Straightened on Every Side

Fr. Scott A. Haynes


A Meditation for the Ninth Sunday after Pentecost



The ancient Greeks had a saying, from the dramatist, Euripides, “Whom the gods wish to destroy, they first make mad.”  The devil, when he is preparing to destroy, at first deceives, being a liar and the father of lies. Then he destroys (Jn.8:44). In today's Epistle, for instance, we hear that the Israelites coveted evil things and fell into idolatry, and many were “destroyed by the destroyer” (1 Cor. 10:6-11). No doubt the devil was envious because God planned that salvation would be from the Jews (Jn.4:22).


The Messiah would be the “bud from the root of Jesse” (Is. 11:10), the “Lion of Judah” (Hos. 5:14). But as the Gospel shows us today, Christ’s own people, the chosen people of God, were deceived by pride and worldly ambition, would reject Him. So, we see Jesus weep over Jerusalem.


In today’s Gospel our Lord prophesies that Jerusalem will come to ruin because of their refusal to repent and turn toward the Lord. Our Lord’s prophecy of the fall of Jerusalem and the destruction of the Temple came true when the Roman armies would surround the city in the year and there would not be left “a stone upon a stone.”


The Emperor Nero sent a powerful army and laid siege to the city. Factions formed. They fought in the streets day after day, each struggling for control. The streets were red with blood, Jews fighting Jews. Meanwhile, Nero’s army encircled Jerusalem. The Emperor Nero was murdered at Rome in the year of our Lord 68; his successor Galba soon died, and the soldiers placed their beloved commander Vespasian upon the imperial throne.


He then left Jerusalem with his army, but within the year he sent his son Titus with a new army to Judea, with orders to capture the city at any price, and to punish its inhabitants. The supply of food in the Holy City was soon exhausted. Famine and pestilence came upon the city. The leader of a faction of savage revolutionists, John of Gischala, caused the houses to be searched, and the remaining food to be torn from the starving.

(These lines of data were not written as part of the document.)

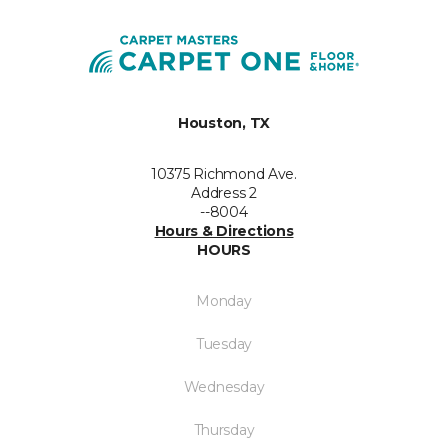
Houston, TX
10375 Richmond Ave.
Address 2
--8004
Hours & Directions
HOURS
Monday
Tuesday
Wednesday
Thursday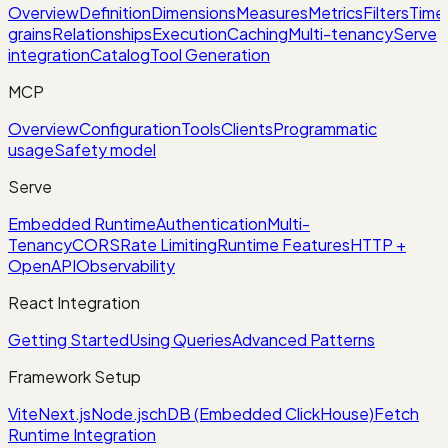
Overview
Definition
Dimensions
Measures
Metrics
Filters
Time
grains
Relationships
Execution
Caching
Multi-tenancy
Serve
integration
Catalog
Tool Generation
MCP
Overview
Configuration
Tools
Clients
Programmatic
usage
Safety model
Serve
Embedded Runtime
Authentication
Multi-
Tenancy
CORS
Rate Limiting
Runtime Features
HTTP +
OpenAPI
Observability
React Integration
Getting Started
Using Queries
Advanced Patterns
Framework Setup
Vite
Next.js
Node.js
chDB (Embedded ClickHouse)
Fetch
Runtime Integration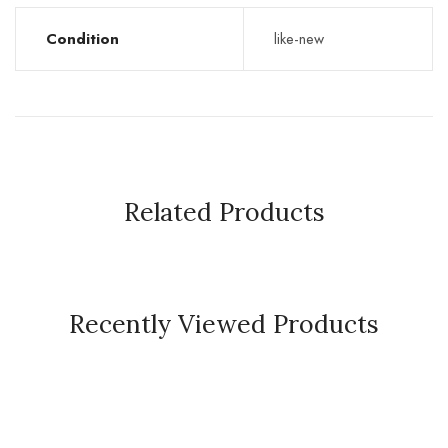
Condition
like-new
Related Products
Recently Viewed Products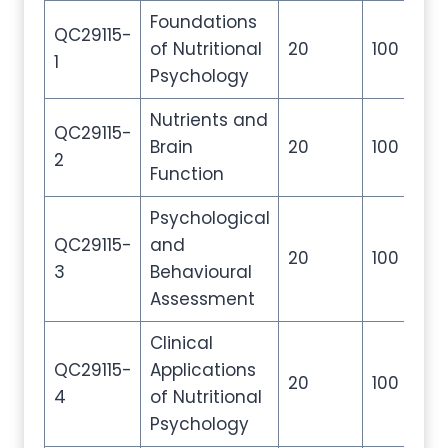
Foundations
QC29115-
of Nutritional
20
100
20
1
Psychology
Nutrients and
QC29115-
Brain
20
100
20
2
Function
Psychological
QC29115-
and
20
100
20
3
Behavioural
Assessment
Clinical
QC29115-
Applications
20
100
20
4
of Nutritional
Psychology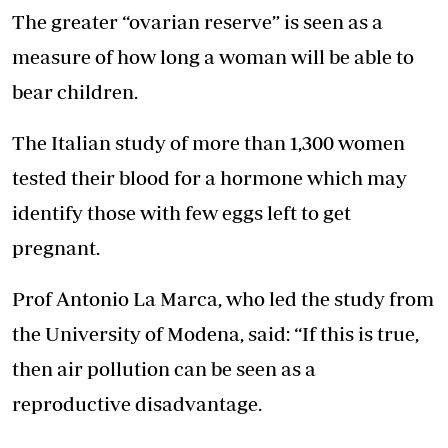
The greater “ovarian reserve” is seen as a
measure of how long a woman will be able to
bear children.
The Italian study of more than 1,300 women
tested their blood for a hormone which may
identify those with few eggs left to get
pregnant.
Prof Antonio La Marca, who led the study from
the University of Modena, said: “If this is true,
then air pollution can be seen as a
reproductive disadvantage.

When the Roman army under Titus captured them with his cavalry, anyone who was armed was crucified. Nearly 500 men, and sometimes more, were daily crucified in sight of the city, so that there could not be found enough of crosses and places of execution. But even this terrible sight did not move the Jews to submission. Incited by their leaders to frenzy, they obstinately resisted, and Titus finding it impossible to take the city by storm, concluded to surround it by walls in order to starve the inhabitants.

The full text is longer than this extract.